In the entries, find all lines that hold the word "einem" and copy them.

Data for the task Block Start

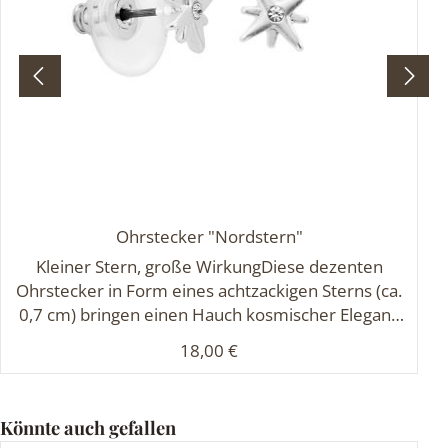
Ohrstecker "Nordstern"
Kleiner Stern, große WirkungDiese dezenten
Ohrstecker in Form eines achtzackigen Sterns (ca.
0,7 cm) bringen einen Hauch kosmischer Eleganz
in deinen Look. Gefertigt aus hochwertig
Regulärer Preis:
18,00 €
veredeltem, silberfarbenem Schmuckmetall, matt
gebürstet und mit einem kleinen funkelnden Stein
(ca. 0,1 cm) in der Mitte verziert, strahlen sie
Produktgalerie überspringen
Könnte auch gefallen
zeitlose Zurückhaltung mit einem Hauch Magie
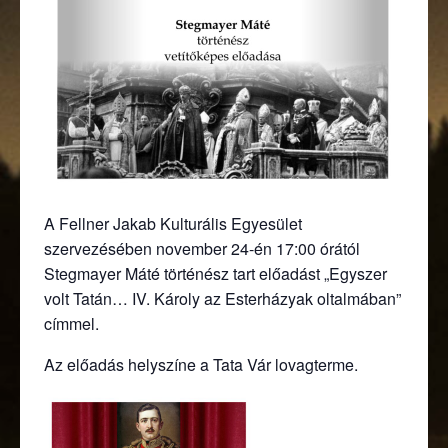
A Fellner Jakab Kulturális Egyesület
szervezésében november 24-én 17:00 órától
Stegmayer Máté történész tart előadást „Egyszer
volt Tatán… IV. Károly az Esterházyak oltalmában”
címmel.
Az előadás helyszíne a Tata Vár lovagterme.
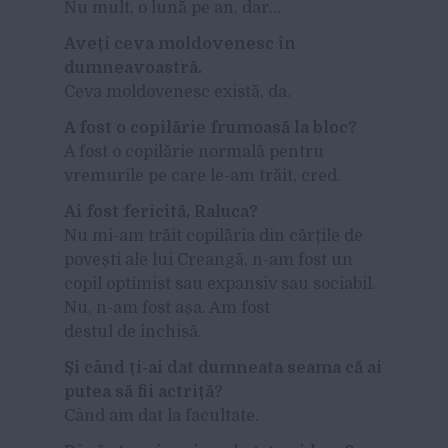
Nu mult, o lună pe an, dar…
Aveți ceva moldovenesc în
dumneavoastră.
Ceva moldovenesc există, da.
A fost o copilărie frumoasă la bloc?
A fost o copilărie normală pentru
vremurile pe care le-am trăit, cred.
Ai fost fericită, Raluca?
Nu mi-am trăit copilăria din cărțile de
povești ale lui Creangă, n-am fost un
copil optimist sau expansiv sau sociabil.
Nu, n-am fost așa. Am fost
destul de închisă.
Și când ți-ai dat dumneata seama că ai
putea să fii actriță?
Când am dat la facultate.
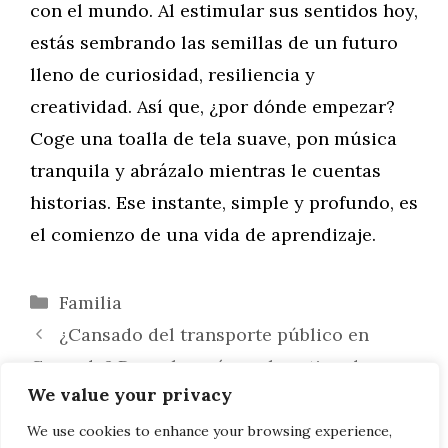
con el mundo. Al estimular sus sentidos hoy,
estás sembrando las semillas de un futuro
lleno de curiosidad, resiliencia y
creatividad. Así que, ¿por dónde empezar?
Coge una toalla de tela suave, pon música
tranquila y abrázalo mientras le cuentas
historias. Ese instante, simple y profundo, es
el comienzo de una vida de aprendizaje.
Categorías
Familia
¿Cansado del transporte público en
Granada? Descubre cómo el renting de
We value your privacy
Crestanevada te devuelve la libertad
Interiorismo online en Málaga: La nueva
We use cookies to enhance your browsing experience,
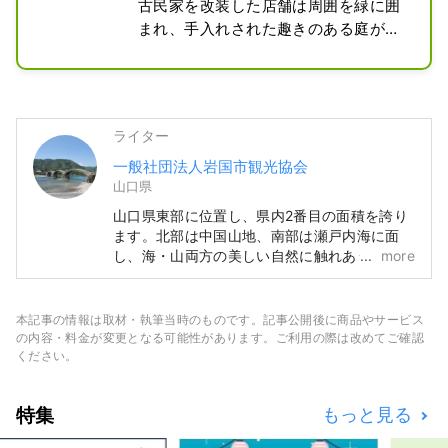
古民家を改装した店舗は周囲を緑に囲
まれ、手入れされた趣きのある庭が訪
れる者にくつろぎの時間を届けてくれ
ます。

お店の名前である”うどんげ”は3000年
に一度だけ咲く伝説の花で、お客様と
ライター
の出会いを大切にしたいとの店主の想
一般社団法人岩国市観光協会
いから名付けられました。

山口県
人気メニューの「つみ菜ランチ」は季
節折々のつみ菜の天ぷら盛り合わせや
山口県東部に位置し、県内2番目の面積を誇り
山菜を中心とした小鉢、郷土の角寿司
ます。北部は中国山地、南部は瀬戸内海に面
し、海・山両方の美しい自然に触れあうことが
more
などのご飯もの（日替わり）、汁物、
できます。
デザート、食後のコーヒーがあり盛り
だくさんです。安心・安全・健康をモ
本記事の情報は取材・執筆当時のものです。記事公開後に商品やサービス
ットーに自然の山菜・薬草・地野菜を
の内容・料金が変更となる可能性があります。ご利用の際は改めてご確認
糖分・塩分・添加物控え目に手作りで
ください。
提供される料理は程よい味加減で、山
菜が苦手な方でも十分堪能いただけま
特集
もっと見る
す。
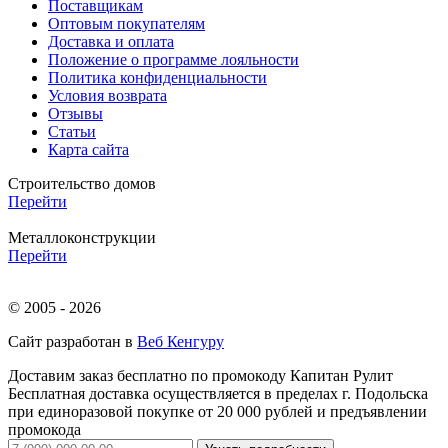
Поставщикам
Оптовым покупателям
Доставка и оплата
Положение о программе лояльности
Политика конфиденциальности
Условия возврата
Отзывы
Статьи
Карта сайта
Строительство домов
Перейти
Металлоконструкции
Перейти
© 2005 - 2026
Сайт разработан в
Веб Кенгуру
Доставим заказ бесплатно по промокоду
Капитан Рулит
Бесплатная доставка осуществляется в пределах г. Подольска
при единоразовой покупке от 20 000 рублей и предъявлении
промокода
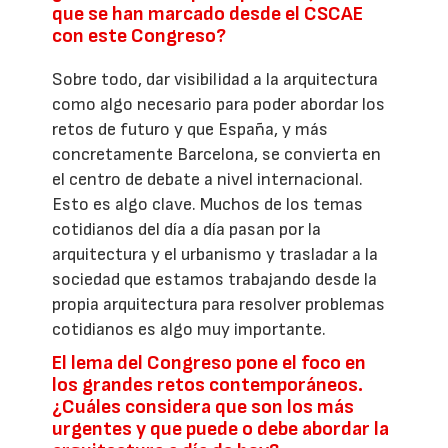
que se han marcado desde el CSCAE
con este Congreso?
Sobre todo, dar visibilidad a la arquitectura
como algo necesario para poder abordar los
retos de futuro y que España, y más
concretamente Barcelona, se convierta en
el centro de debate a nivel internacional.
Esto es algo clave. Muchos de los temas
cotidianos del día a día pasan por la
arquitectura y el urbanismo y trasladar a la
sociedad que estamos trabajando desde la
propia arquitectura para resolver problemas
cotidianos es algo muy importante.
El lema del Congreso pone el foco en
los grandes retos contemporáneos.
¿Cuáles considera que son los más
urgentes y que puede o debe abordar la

Data for the task Block End
Data for the task Block Start

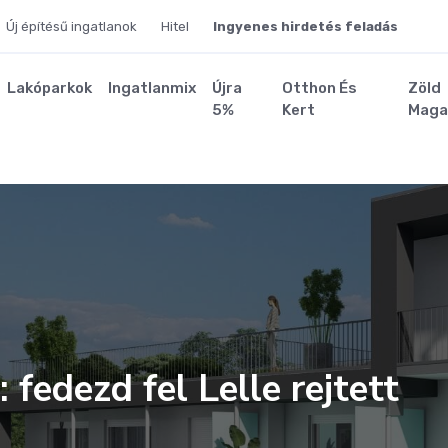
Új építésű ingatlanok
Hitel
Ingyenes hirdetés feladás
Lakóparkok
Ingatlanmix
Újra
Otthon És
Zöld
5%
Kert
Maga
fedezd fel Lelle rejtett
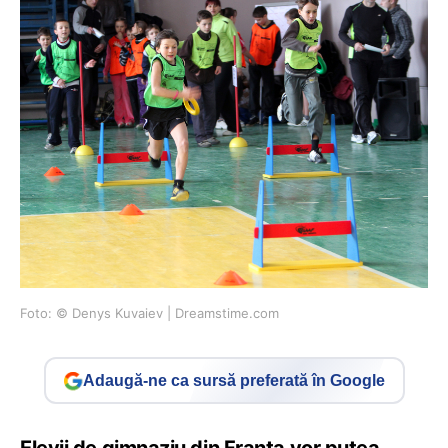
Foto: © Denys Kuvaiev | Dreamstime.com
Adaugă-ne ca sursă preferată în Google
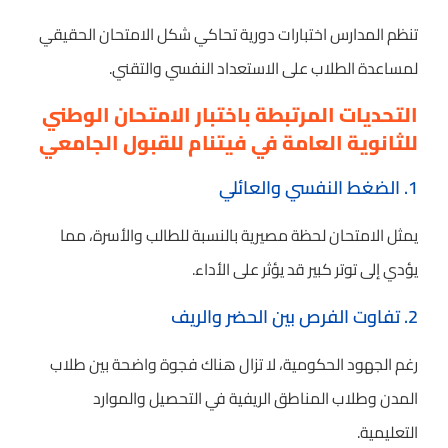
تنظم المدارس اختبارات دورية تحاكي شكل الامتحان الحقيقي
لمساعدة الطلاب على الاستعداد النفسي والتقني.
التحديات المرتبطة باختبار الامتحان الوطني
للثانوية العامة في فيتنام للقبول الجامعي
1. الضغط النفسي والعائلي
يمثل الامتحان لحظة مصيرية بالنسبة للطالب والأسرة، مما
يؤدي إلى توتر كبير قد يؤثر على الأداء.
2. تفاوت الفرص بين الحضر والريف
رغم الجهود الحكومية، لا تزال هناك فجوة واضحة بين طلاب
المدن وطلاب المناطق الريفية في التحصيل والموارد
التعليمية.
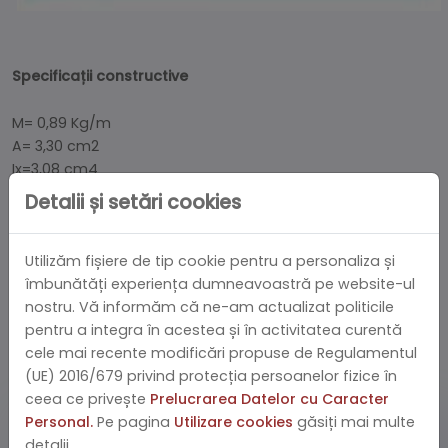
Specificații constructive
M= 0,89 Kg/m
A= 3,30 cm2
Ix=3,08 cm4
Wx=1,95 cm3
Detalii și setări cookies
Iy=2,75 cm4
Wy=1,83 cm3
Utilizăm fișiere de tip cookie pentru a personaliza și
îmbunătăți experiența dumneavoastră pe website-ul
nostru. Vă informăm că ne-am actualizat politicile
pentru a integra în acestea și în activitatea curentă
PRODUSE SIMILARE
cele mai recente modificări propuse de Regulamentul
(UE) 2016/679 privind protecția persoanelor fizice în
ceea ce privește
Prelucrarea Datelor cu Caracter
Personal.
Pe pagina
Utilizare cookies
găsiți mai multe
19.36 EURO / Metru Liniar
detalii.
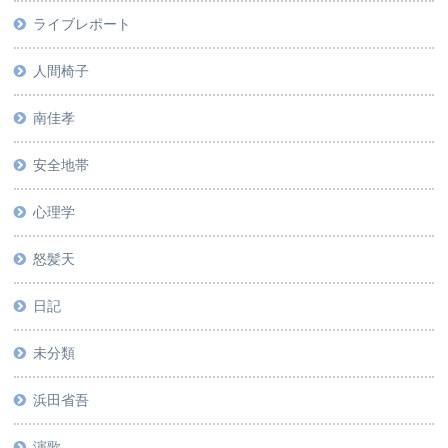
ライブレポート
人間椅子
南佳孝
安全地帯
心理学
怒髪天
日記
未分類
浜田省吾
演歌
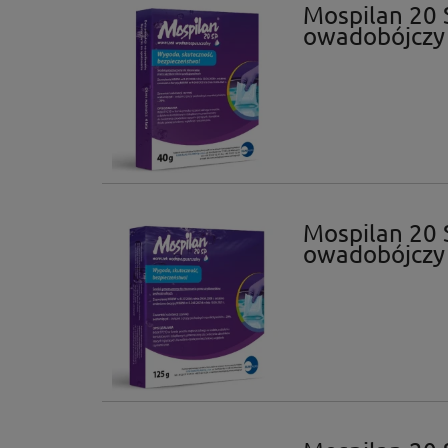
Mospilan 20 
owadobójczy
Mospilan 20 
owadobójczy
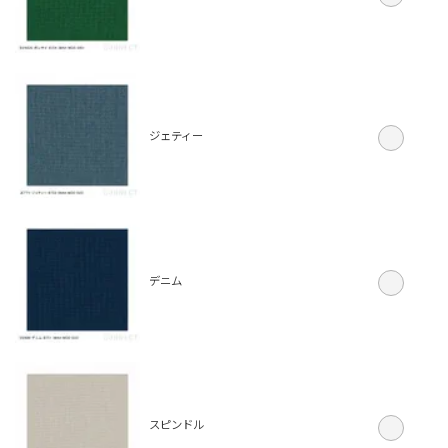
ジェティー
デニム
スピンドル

Data for the task Block End
Data for the task Block Start

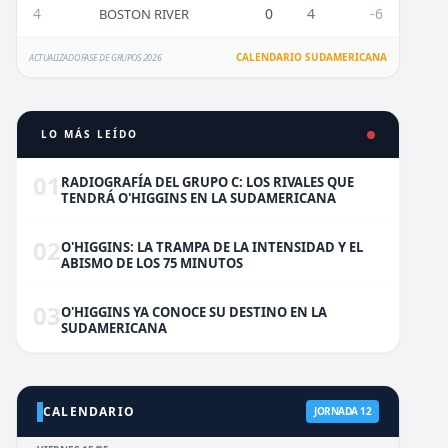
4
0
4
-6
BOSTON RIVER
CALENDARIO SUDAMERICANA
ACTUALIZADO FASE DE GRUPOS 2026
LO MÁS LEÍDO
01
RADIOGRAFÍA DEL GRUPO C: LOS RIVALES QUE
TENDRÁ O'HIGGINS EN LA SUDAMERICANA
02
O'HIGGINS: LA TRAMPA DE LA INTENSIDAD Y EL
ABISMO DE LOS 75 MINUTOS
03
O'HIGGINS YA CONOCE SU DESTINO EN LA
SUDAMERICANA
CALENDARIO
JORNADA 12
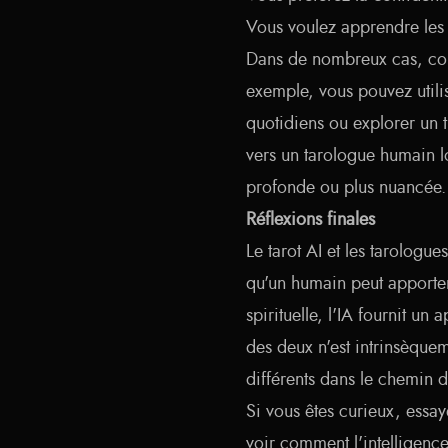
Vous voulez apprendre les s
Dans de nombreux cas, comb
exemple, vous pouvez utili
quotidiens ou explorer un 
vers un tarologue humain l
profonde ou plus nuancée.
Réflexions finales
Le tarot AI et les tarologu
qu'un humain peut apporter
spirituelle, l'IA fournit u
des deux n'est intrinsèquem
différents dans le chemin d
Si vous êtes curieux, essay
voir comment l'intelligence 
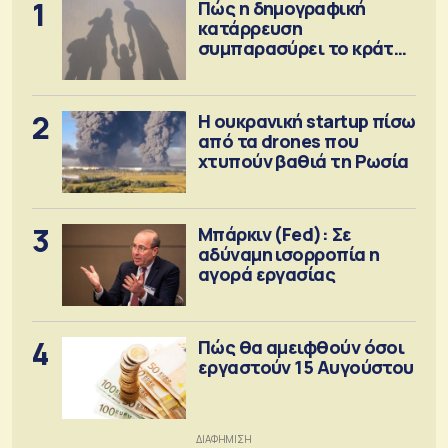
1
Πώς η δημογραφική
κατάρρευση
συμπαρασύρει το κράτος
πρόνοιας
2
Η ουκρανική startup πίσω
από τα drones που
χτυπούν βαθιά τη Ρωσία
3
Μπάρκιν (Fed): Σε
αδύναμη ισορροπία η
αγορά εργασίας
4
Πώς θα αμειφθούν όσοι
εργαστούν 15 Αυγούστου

Data for the task Block End

### Solution for this problem
gebürstet und mit einem kleinen funkelnden Stein
zeitlose Zurückhaltung mit einem Hauch Magie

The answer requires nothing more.